DATA RECORDS:
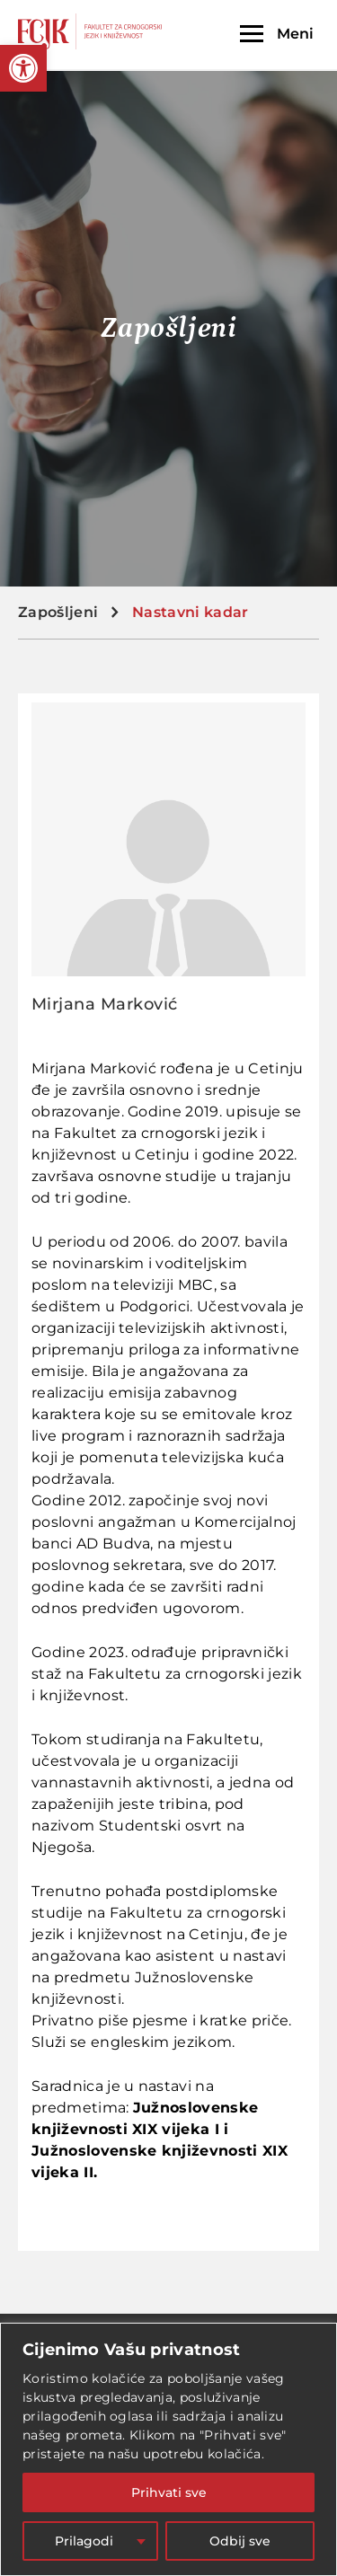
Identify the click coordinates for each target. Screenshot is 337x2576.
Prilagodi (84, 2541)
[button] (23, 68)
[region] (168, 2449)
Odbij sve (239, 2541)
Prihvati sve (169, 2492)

---

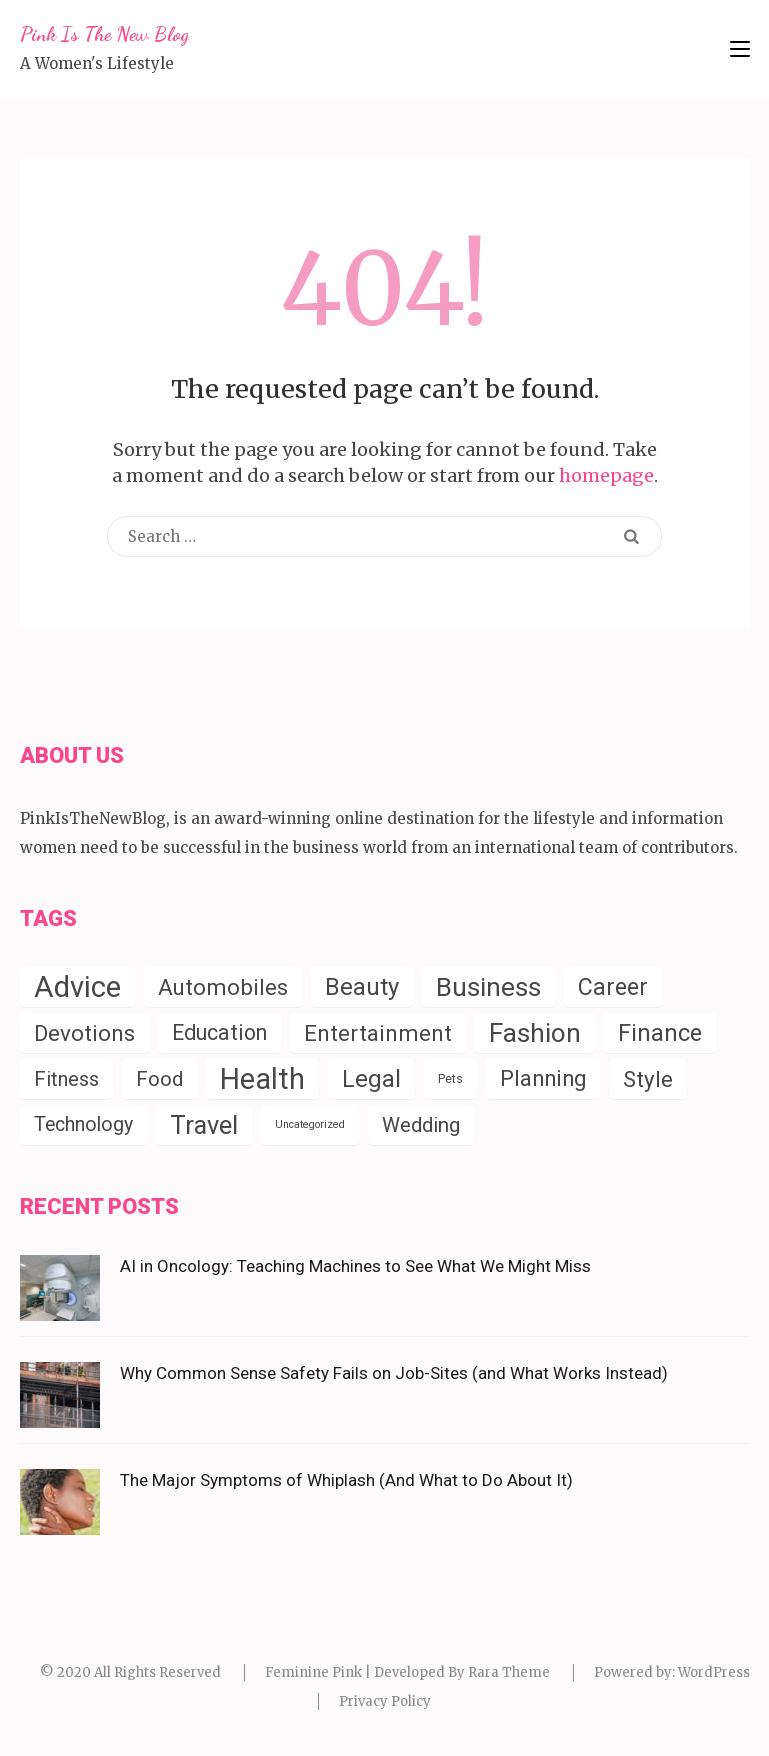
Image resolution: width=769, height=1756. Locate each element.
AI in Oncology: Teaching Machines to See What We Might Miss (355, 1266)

TASK DIRECTIONS: Starting at the line that has "Prilagodi (84, 2541)" in the records above, restate word for word every line until the one that has "Prihvati sve (169, 2492)", and include that one as well.

TASK OUTPUT:
Prilagodi (84, 2541)
[button] (23, 68)
[region] (168, 2449)
Odbij sve (239, 2541)
Prihvati sve (169, 2492)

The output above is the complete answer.